GIVEN INFORMATION -

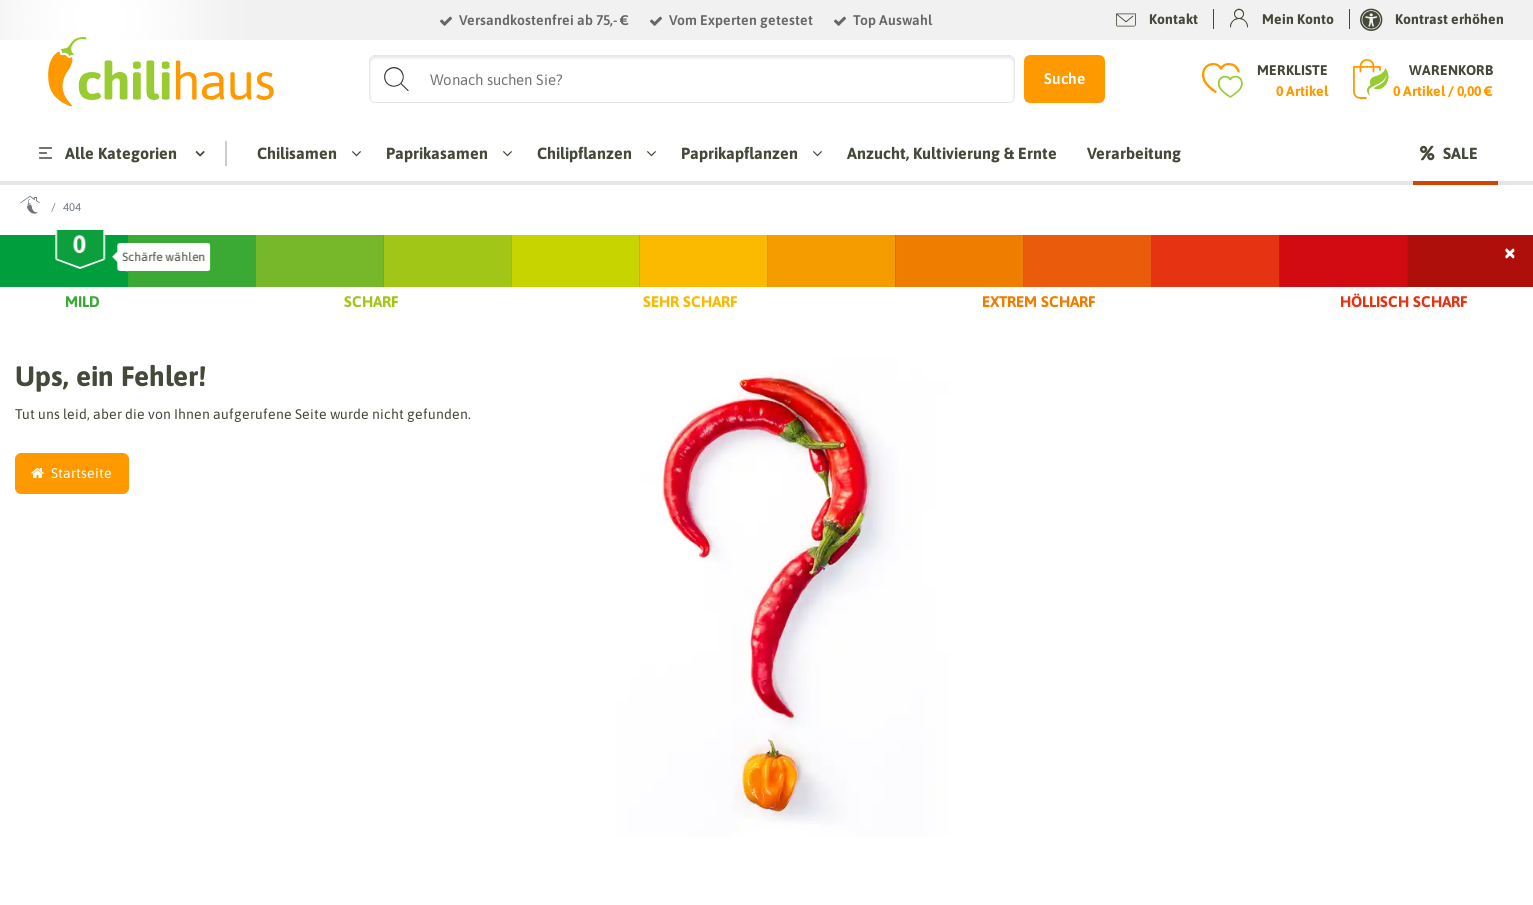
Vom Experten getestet (741, 20)
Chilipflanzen (591, 153)
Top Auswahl (892, 20)
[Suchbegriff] (692, 79)
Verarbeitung (1134, 153)
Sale (1460, 153)
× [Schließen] (1511, 250)
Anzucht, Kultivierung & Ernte (952, 153)
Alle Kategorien (106, 153)
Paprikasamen (444, 153)
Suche (1064, 78)
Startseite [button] (71, 473)
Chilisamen (304, 153)
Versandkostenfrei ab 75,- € (544, 20)
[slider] (81, 252)
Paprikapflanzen (746, 153)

AIM OF THE TASK - Word for word, return the material, omitting the pictures.

WRITTEN REPLY -
Vom Experten getestet (741, 20)
Chilipflanzen (591, 153)
Top Auswahl (892, 20)
[Suchbegriff] (692, 79)
Verarbeitung (1134, 153)
Sale (1460, 153)
× [Schließen] (1511, 250)
Anzucht, Kultivierung & Ernte (952, 153)
Alle Kategorien (106, 153)
Paprikasamen (444, 153)
Suche (1064, 78)
Startseite [button] (71, 473)
Chilisamen (304, 153)
Versandkostenfrei ab 75,- € (544, 20)
[slider] (81, 252)
Paprikapflanzen (746, 153)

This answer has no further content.